_Problem details_
Copy out all lines in the data below containing the string "into".
┌─ Data for this task
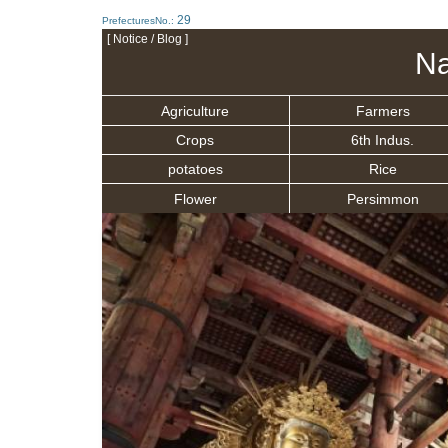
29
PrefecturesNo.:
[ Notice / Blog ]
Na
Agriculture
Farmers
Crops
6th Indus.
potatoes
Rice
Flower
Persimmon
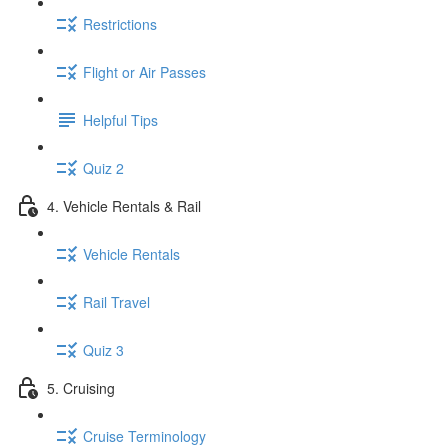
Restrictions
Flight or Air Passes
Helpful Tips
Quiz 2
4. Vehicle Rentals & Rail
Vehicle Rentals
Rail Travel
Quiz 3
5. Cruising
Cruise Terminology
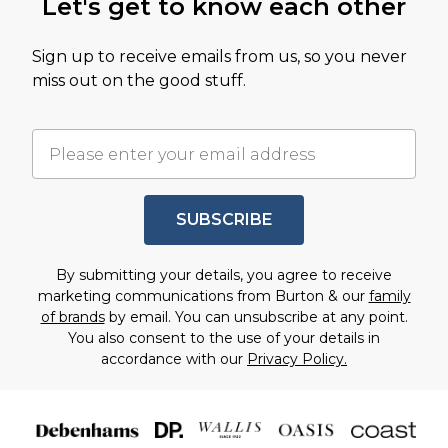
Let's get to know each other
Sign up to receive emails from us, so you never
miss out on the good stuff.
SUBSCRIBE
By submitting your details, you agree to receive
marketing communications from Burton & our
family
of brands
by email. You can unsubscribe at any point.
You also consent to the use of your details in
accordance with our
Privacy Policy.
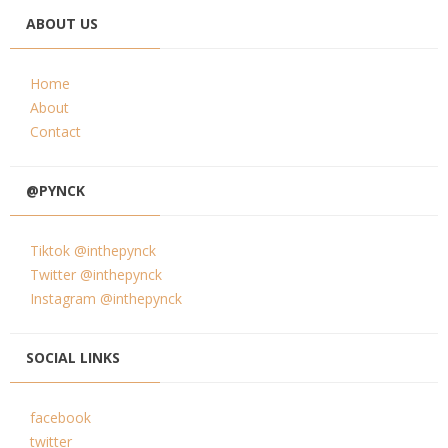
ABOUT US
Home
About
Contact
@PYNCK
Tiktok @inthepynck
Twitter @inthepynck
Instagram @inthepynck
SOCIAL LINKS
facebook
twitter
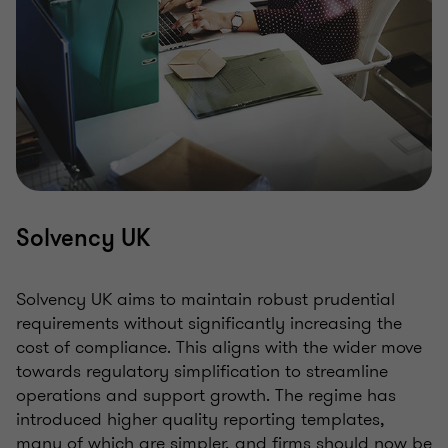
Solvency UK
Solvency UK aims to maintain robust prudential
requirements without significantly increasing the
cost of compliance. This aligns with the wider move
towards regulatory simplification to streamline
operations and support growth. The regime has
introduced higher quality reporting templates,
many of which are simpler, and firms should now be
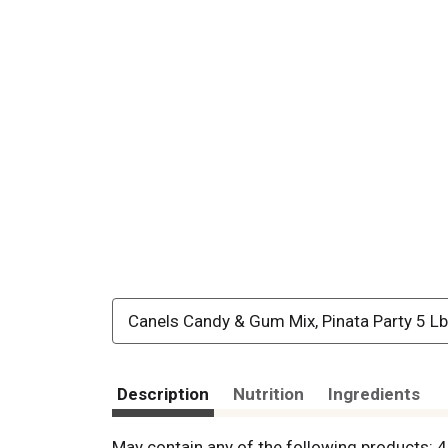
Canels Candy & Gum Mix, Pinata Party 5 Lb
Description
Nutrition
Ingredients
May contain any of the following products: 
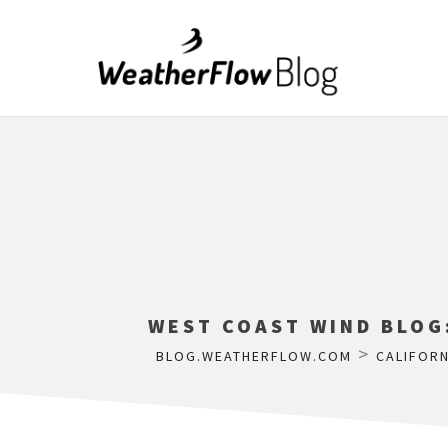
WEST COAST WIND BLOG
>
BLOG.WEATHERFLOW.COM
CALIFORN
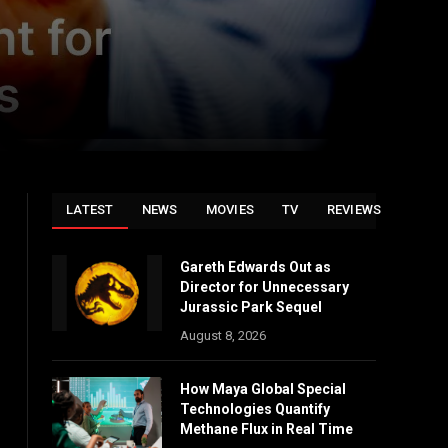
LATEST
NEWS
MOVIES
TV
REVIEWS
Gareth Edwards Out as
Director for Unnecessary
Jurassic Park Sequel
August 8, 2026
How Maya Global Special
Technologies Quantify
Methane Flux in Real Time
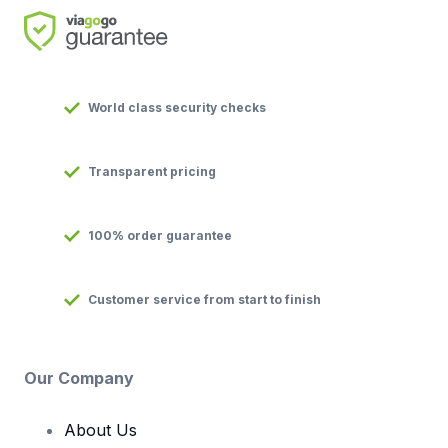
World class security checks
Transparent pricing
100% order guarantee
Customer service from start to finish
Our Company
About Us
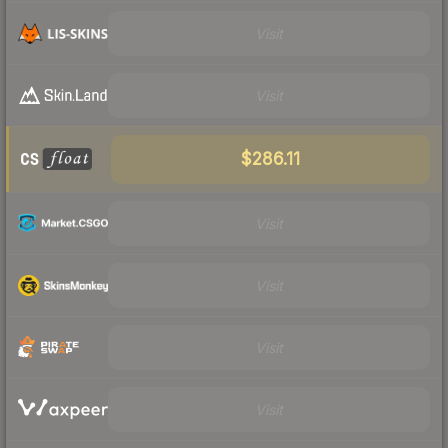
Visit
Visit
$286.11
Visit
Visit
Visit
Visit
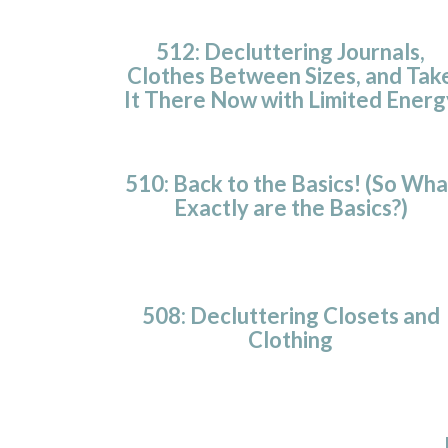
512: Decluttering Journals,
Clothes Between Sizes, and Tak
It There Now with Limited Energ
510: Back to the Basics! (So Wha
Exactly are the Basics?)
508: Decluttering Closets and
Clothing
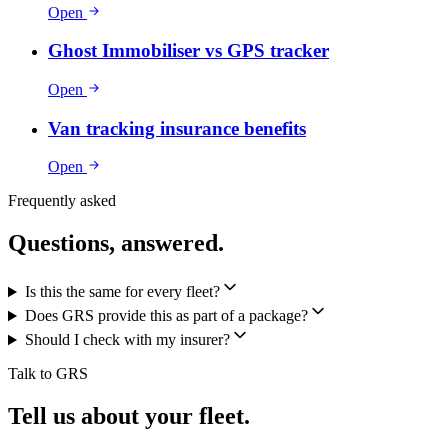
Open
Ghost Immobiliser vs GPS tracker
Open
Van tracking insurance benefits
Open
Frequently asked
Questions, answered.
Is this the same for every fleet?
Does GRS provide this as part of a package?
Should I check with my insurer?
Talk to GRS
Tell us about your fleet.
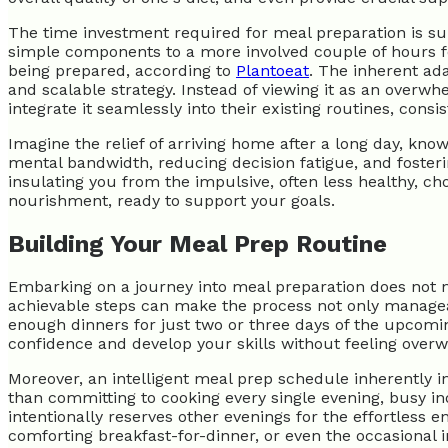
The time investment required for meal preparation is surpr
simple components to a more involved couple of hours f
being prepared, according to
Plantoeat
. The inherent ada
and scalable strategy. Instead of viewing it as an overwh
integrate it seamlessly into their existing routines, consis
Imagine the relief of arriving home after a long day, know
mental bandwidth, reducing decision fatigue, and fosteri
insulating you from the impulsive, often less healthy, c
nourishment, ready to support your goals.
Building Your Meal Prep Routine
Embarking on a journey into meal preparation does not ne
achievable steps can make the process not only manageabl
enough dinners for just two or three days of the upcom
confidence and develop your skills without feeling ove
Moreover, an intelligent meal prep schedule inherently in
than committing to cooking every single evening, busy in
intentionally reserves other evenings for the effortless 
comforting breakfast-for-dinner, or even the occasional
└─
_Task answer_
integrate it seamlessly into their existing routines, consis
Embarking on a journey into meal preparation does not ne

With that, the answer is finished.